Another fact related to alcohol is its capacity to change negatively the quality of bone mechanical properties by decreasing them [26, 27], and this study has also evaluated the intrinsic and extrinsic mechanical properties of the tibia in animals by measuring bone deformation before fracture and bone strength to load. The results indicated high coefficients of intragroup variation for rigidity, regardless of the treatment. However, although the ALC group showed statistically smaller values of deformation compared to ISO group, the same was not observed in relation to the CONT group, a finding also observed by Hogan et al. after 6–12 months of treatment [26]. As for the intrinsic mechanical properties, it was possible to find statistically lower values in the ALC group compared to CONT group in both studies, demonstrating that alcohol has a negative effect on tibia.

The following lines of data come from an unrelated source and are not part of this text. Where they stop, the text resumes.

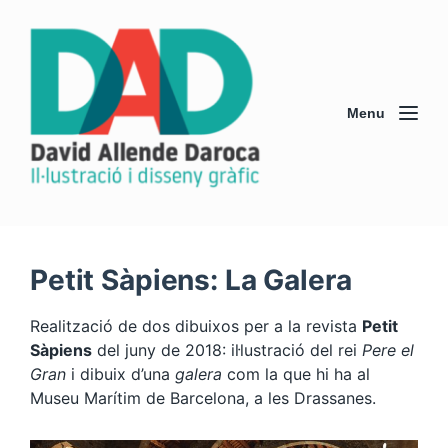
Menu
Petit Sàpiens: La Galera
Realització de dos dibuixos per a la revista
Petit
Sàpiens
del juny de 2018: il·lustració del rei
Pere el
Gran
i dibuix d’una
galera
com la que hi ha al
Museu Marítim de Barcelona, a les Drassanes.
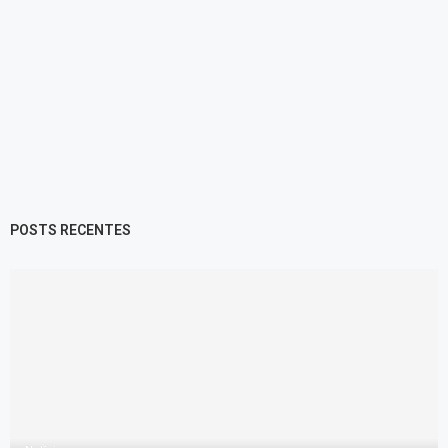
POSTS RECENTES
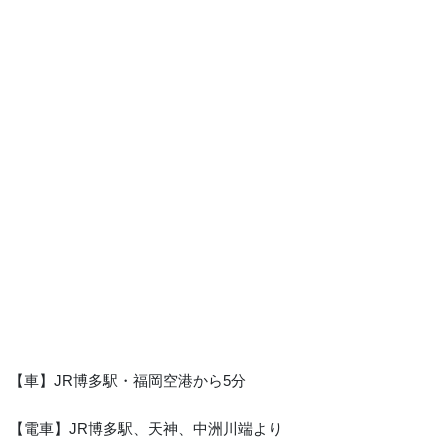
【車】JR博多駅・福岡空港から5分
【電車】JR博多駅、天神、中洲川端より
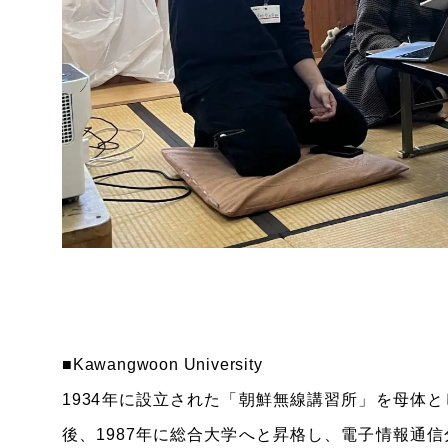
■Kawangwoon University
1934年に設立された「朝鮮無線講習所」を母体
後、1987年に総合大学へと昇格し、電子情報通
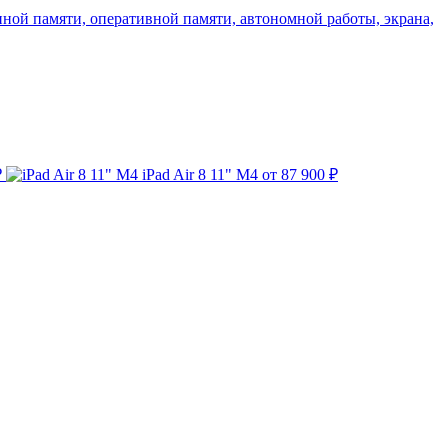
нной памяти, оперативной памяти, автономной работы, экрана,
₽
iPad Air 8 11" M4
от 87 900 ₽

Therefore, in the present study, it was observed that alcohol consumption contributed negatively to the mechanical properties intrinsic to the tibia. These properties reflect on the organic and inorganic quality of the bone, as well as its response to remodeling. It is observed that chronic alcohol consumption negatively affects osteoblast differentiation and activity and contributes to the differentiation and activity of osteoclasts. In addition, it alters the organization of plasma cell membranes, impairing the regulatory pathways of bone cells. All these factors generate unsatisfactory impacts on bone metabolism [28].

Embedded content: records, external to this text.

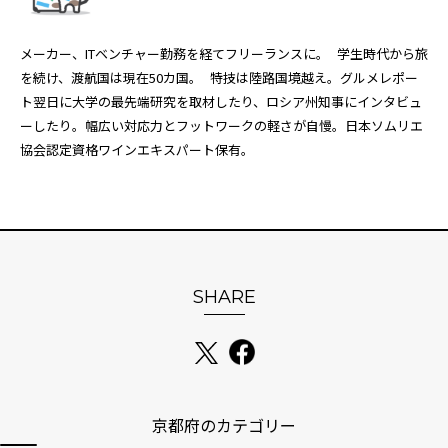
メーカー、ITベンチャー勤務を経てフリーランスに。 学生時代から旅
を続け、渡航国は現在50カ国。 特技は陸路国境越え。グルメレポー
ト翌日に大学の最先端研究を取材したり、ロシア州知事にインタビュ
ーしたり。幅広い対応力とフットワークの軽さが自慢。日本ソムリエ
協会認定資格ワインエキスパート保有。
SHARE
京都府のカテゴリー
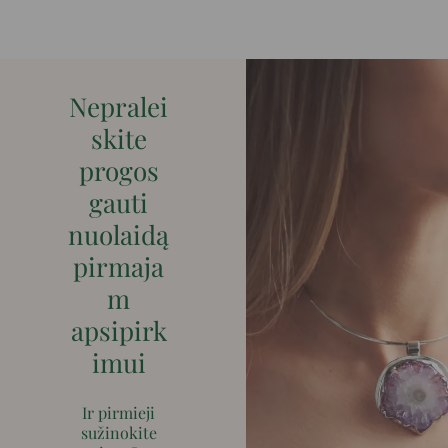
Nepralei
skite
progos
gauti
nuolaidą
pirmaja
m
apsipirk
imui
Ir pirmieji
sužinokite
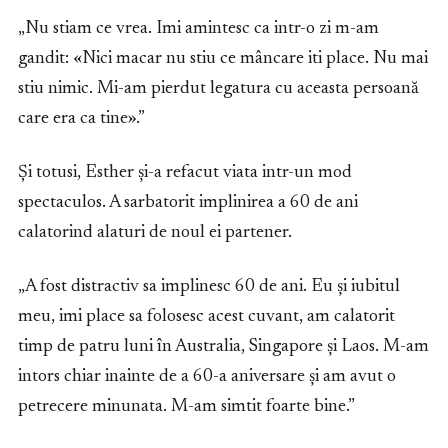
„Nu stiam ce vrea. Imi amintesc ca intr-o zi m-am
gandit: «Nici macar nu stiu ce mâncare iti place. Nu mai
stiu nimic. Mi-am pierdut legatura cu aceasta persoană
care era ca tine».”
Și totusi, Esther și-a refacut viata intr-un mod
spectaculos. A sarbatorit implinirea a 60 de ani
calatorind alaturi de noul ei partener.
„A fost distractiv sa implinesc 60 de ani. Eu și iubitul
meu, imi place sa folosesc acest cuvant, am calatorit
timp de patru luni în Australia, Singapore și Laos. M-am
intors chiar inainte de a 60-a aniversare și am avut o
petrecere minunata. M-am simtit foarte bine.”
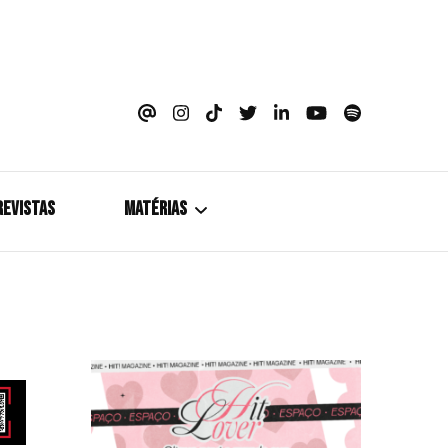
azine
REVISTAS
MATÉRIAS
5+1
Cobertura
Coletiva de Imprensa
Drama? HIT!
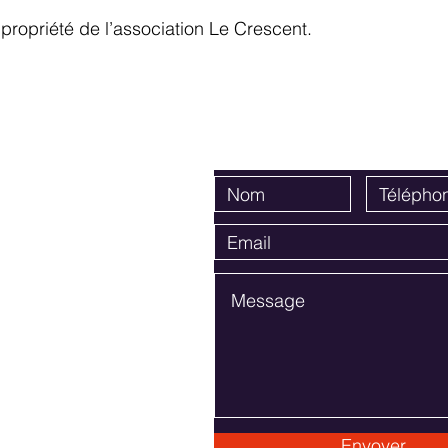
la propriété de l’association Le Crescent.
act
E
ent
ierre,
con, France
t@lecrescent.net
Envoyer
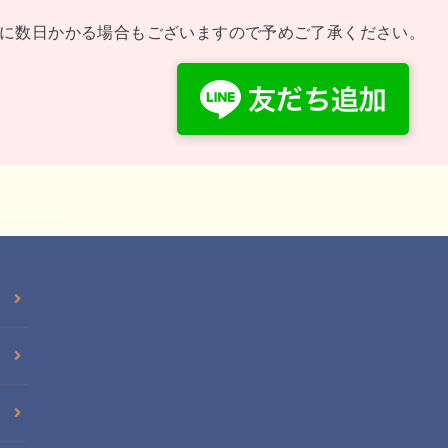
に数日かかる場合もございますので予めご了承ください。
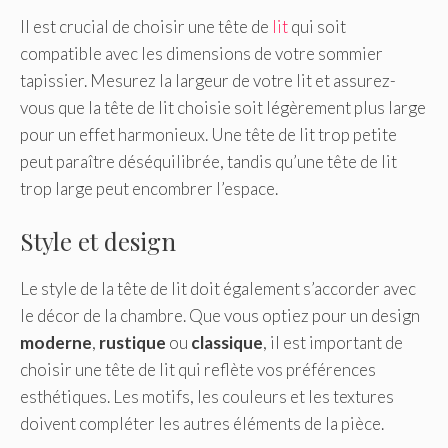
Il est crucial de choisir une tête de
lit
qui soit
compatible avec les dimensions de votre sommier
tapissier. Mesurez la largeur de votre lit et assurez-
vous que la tête de lit choisie soit légèrement plus large
pour un effet harmonieux. Une tête de lit trop petite
peut paraître déséquilibrée, tandis qu’une tête de lit
trop large peut encombrer l’espace.
Style et design
Le style de la tête de lit doit également s’accorder avec
le décor de la chambre. Que vous optiez pour un design
moderne
,
rustique
ou
classique
, il est important de
choisir une tête de lit qui reflète vos préférences
esthétiques. Les motifs, les couleurs et les textures
doivent compléter les autres éléments de la pièce.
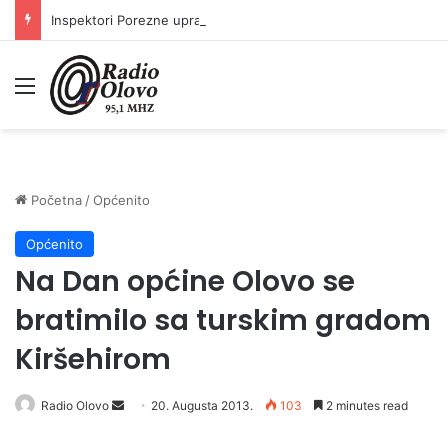
Inspektori Porezne uprave FBiH na području ZDK izvršili 24 inspekcijska nadzora
Meni
Početna
/
Općenito
Općenito
Na Dan općine Olovo se
bratimilo sa turskim gradom
Kiršehirom
Radio Olovo
S
20. Augusta 2013.
103
2 minutes read
e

In addition, histological characterization of the liver and kidneys can also reveal important changes which may serve to evaluate the negative effects of the chronic use of alcohol. Liver and kidneys are the main organs accounting for metabolization of alcohol and excretion of metabolites, respectively, thus being extremely affected by its intake [5]. In the present study, the main change in the hepatic tissue was the baloonization of hepatocytes in the ALC and ISO groups as a result of their vacuolar degeneration, a feature reported in the cases of alcoholic hepatitis. In the ALC group, balloon-shaped cells were observed across the whole liver, as well as other changes such as presence of eosinophilic material around the hepatocytes, presence of tubules filled with amorphous hyaline material, and congested blood vessels, resulting in normal loss of tissue structure. These changes were also found by other authors, with lesion extension in the hepatic tissue depending on the time of alcohol ingestion by the animals [8, 29, 30].

The renal tissue presented more histological changes in the ALC group compared to ISO and CONT groups. Renal glomeruli were found to be extensively changed, exhibiting different characteristics from those found in normal situations, as observed in the CONT group. These changes were also observed by other authors following administration of alcohol [8, 31]. Many glomeruli showed reduced Bowman’s space, structural atrophy, and agglomeration of mesangial cells, a finding also reported by studies using a protocol of 1–8-week ingestion of alcohol [8, 31]. As the majority of the works performed treatments shorter than ours (24 weeks), it is thought that the longer the time of alcohol administration, the more intense the changes in these tissues.

5. Conclusion

According to the results found, one can conclude that the chronic use of 20% alcohol in rats over a period of 24 weeks has not negatively influenced the activity and differentiation of osteoblasts, suggesting a recovery of the cell functioning in the absence of alcohol. Nevertheless, the mechanical properties of the tibia were impaired due to the consumption of alcohol. In addition, the organs accounting for metabolization and excretion were also widely affected.

Conflicts of Interest

The authors declare that there are no conflicts of interest regarding the publication of this paper.